Posted on August 20, 1999 at 15:41:38:

I used to hate it when I heard it was supposed to rain on the weekends -- especially during the summer. That meant no outdoor activities like swimming, cookouts, picnics, sightseeing. But as last weekend approached and I heard the weather forecast, I was delighted to hear something I used to dread -- a 70 percent chance of rain on Saturday and Sunday.

Even as those forecasts came true, it was not enough. It won't make much of a dent on this unprecedented drought. The damage is excessive and it would need to pour for a month or more for us to start seeing relief.

Like it or not, the governor has issued an executive order prohibiting water use in most cases, but he has provided an out.

In order to prevent a deluge of requests for exemptions relating to the governor's executive order, each county has been given authority to grant waivers to the restrictions.

In St. Mary's County, a three-member board has been set up to accept waivers. It took its first application August 16 and so far has received five, rejected two, modified another and granted two. However, this board -- the Drought Coordinator Committee -- can only make recommendations for waivers. The final judgment is made by county administrator Mort Smedley.

To apply for a waiver in St. Mary's County, you can get an application from the county commissioners office in the Governmental Center in Leonardtown.

In Calvert, County Administrator Joe Allman and Don Hall with Calvert County Emergency Management have been given the authority to review the applications. Up to this point, eight applications have been received.
Those seeking exemptions in Calvert County can get a Drought Emergency Application for Variance Form at the reception desk in the courthouse in Prince Frederick or access the county's website at: www.co.cal.md.us. You can also request a form by calling the Emergency Management Office at (410) 535-1600 (extension 301/302). Requests may be submitted by fax to (410) 535-5594, hand delivered to the County Administrator's Office in Room 209 of the courthouse or mailed to Drought Coordinator, c/o County Administrator's Office, 175 Main Street, Prince Frederick, MD 20678.

For all state information regarding the drought and the specific provisions of the governor's statewide water use executive order, the web address is: www.mde.state.md.us/drought/variance.

And please adhere to these restrictions. If you don't you're breaking the law and you could face trouble you don't really want to simply because you don't like a brown lawn. Penalties for violators range from a warning to a fine of up to $1,000. You could also face up to six months in jail for violating the governor's order.

I know a lot of people have felt that the governor has been somewhat Draconian in imposing his water restrictions. But when you don't know what the future holds -- and we don't know when an extended period of rain will come our way -- it's better to err on the side of caution. So I believe the governor is right to do the cautious thing.

And if nothing else, this drought has made us look at a problem that has existed before the rains didn't come. That's why I am hosting a public forum on September 15 at the Calvert Pines Senior Center in Prince Frederick at 10 a.m. to talk about our aquifers here in Southern Maryland.

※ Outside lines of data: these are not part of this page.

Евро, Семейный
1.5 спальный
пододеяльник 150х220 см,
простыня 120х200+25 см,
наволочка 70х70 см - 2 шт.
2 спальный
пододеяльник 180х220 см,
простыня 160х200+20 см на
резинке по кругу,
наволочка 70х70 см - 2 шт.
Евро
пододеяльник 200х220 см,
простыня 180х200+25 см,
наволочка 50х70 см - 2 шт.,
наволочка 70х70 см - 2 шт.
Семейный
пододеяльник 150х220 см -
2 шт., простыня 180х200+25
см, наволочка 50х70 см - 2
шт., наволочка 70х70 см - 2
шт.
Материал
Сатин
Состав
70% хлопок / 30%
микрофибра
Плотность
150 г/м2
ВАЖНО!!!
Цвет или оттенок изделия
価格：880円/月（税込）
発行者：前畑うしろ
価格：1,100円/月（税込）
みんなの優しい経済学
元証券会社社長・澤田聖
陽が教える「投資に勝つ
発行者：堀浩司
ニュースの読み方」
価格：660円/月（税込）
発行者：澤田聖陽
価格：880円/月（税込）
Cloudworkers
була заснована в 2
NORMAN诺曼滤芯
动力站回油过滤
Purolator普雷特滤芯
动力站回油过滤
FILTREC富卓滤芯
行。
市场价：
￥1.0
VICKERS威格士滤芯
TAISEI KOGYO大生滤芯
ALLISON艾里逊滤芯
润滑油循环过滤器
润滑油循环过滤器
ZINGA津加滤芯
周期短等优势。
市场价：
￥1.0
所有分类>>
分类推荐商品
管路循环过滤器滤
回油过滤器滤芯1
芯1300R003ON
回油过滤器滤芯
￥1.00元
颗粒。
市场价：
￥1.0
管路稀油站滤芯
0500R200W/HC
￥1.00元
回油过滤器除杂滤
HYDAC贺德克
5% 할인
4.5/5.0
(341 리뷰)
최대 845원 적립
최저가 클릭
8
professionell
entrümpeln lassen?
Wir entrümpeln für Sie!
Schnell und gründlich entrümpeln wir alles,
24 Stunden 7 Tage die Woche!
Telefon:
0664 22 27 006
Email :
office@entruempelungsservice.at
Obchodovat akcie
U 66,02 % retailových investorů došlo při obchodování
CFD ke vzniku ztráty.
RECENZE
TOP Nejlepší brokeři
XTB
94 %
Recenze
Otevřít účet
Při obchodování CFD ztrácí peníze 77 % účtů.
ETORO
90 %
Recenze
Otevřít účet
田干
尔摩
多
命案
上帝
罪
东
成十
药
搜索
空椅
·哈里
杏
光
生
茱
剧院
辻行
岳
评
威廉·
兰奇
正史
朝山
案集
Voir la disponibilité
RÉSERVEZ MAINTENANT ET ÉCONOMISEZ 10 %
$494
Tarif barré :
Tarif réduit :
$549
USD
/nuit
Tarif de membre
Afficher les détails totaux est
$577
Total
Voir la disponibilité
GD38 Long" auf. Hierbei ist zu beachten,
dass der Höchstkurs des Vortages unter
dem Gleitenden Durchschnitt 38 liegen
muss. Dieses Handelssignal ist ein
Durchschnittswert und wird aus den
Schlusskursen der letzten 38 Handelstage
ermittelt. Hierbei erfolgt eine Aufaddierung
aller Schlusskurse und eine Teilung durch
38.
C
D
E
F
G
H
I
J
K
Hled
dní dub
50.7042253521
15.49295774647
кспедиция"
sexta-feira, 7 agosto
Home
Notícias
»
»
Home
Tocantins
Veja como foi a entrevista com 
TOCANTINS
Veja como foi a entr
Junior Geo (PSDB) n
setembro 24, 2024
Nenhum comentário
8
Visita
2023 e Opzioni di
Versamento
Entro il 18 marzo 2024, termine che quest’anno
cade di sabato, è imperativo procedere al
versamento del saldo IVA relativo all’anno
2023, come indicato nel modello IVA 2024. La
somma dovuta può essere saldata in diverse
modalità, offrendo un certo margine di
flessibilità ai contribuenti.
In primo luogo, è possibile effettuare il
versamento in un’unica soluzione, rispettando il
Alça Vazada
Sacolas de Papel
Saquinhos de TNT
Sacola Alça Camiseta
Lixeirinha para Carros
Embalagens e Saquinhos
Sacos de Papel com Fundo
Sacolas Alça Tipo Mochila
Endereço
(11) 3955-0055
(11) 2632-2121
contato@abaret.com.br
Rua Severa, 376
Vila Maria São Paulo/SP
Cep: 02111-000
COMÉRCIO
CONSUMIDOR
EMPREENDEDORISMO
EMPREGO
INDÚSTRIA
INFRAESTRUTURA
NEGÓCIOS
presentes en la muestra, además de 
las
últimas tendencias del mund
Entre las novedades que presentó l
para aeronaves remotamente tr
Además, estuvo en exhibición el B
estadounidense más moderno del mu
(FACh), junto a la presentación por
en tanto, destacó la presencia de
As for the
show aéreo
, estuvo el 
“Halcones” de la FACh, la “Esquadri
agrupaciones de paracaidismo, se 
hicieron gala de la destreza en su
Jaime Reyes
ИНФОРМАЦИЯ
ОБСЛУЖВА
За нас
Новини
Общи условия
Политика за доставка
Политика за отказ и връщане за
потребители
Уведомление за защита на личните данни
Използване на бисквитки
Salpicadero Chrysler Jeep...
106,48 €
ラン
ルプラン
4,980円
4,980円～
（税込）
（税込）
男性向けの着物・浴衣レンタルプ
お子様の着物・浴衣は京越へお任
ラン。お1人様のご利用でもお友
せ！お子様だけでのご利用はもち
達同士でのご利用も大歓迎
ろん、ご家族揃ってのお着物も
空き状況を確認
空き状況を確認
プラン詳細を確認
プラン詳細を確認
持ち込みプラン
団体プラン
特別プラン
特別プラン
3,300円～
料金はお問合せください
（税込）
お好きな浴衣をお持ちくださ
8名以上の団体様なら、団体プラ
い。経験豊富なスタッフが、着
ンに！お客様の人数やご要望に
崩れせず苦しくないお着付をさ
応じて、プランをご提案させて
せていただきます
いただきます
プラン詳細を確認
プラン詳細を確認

At this meeting, we will discuss the water levels in the aquifers that supply our area water as well as the reasons why so many of our local wells are failing. Key officials from the Maryland Department of the Environment, the U.S. Geological Society and the Maryland Department of Resources will be present. In addition to hearing proposals from these officials, you will be able to ask them questions that either concern or confuse you about this very complex issue.

I'm confident that some enlightening discussion among the public officials and the general public will lead to some real progress and I look forward to seeing you there.

But before this meeting, let's see what we can do do reduce water use in Maryland. Assuming one out of every two Marylanders (approximately 2.5 people) decide to conserve water we can:

* Save 12.5 million gallons of water per day and 375 gallons per one by reducing our time in the shower by one minute.

* If we turn our faucet off while brushing our teeth, we can save 10 million gallons of water a day or 300 million gallons a month.

* If we put a full load of laundry in the machine, we can save 26.25 million gallons of water a day or 787 million gallons of water per day.